O'Kelly, as I walked Damien out: in the observation room, rocking back and forth on his heels, staring impatiently through the glass. I couldn't watch any more. I fumbled with the remote, hit Stop and stared blindly at the vibrating blue square.

"Cassie," I said, after a very long time.

"He asked me if it was true," she said, as evenly as if she were reading out a report. "I said that it wasn't, and that if it were you would hardly have told her."

"I didn't," I said. It seemed important that she should know this. "I didn't. I told her that two of my friends disappeared when we were little—so she'd realize I understood what she was going through. I never thought she'd know about Peter and Jamie and put two and two together. It never occurred to me."

Cassie waited for me to finish. "He accused me of covering for you," she said, when I stopped talking, "and added that he should have split us up a long time ago. He said he was going to check your prints against the ones from the old case—even if he had to drag a print tech out of bed to do it, even if it took all night. If the prints matched, he said, we would both be lucky to keep our jobs. He told me to send Rosalind home. I handed her over to Sweeney and started ringing you."

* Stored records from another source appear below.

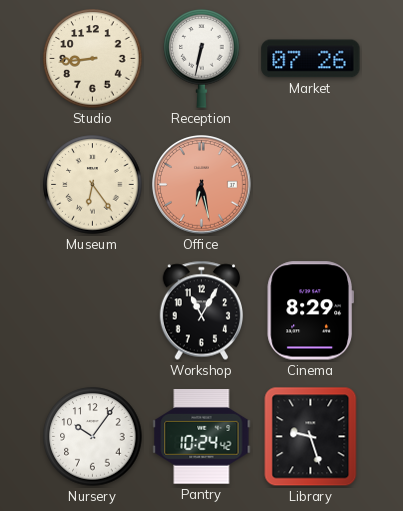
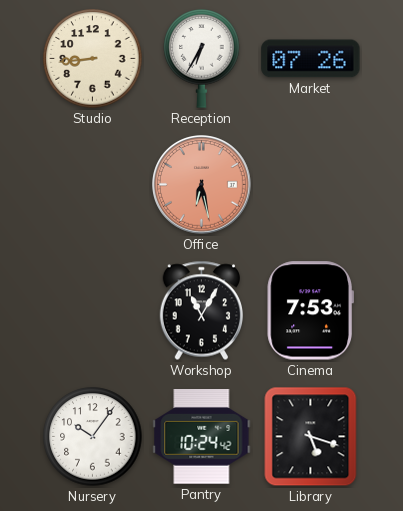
Reception: 6:32 -> 6:35
Museum: 6:24 -> none
Cinema: 8:29 -> 7:53
Library: 9:27 -> 5:18
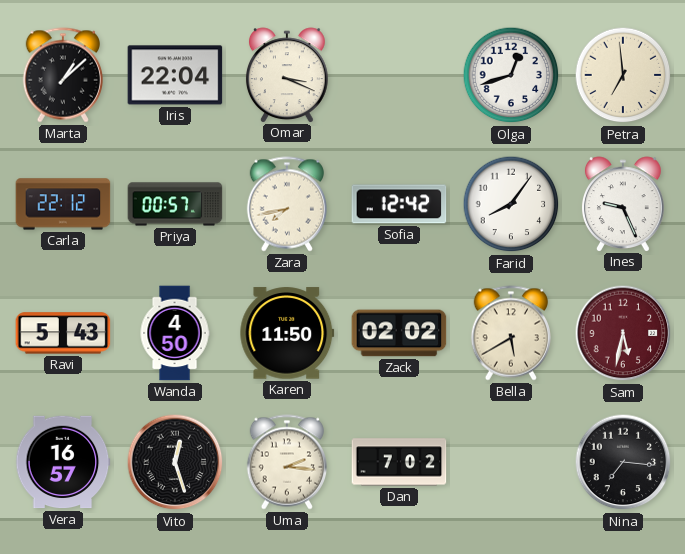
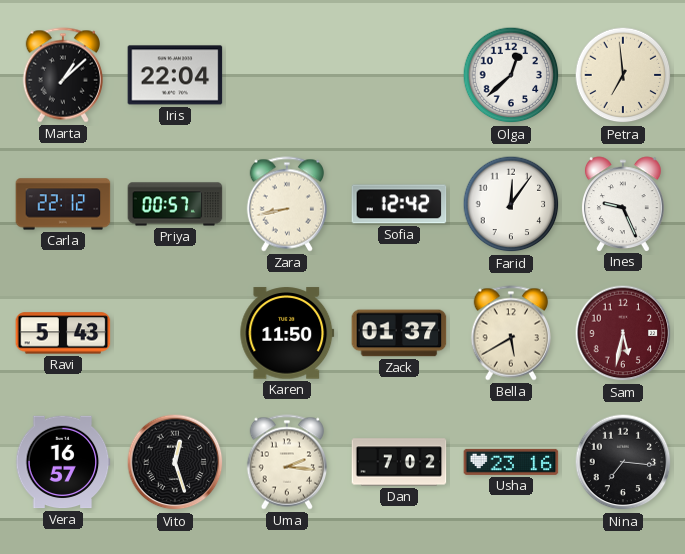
Omar: 3:19 -> none
Olga: 12:42 -> 12:38
Zara: 7:43 -> 8:43
Farid: 8:06 -> 12:06
Wanda: 4:50 -> none
Zack: 02:02 -> 01:37
Usha: none -> 23:16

Somewhere at the back of my head I heard a click, tiny and irrevocable. Memory magnifies it to a wrenching, echoing crack, but the truth is that it was the very smallness that made it so terrible. We sat there like that, not speaking, for a long time. The wind whipped spatters of rain against the window. Once I heard Cassie take a deep breath, and I thought she might be crying, but when I looked up there were no tears on her face; it was pale and quiet and very, very sad.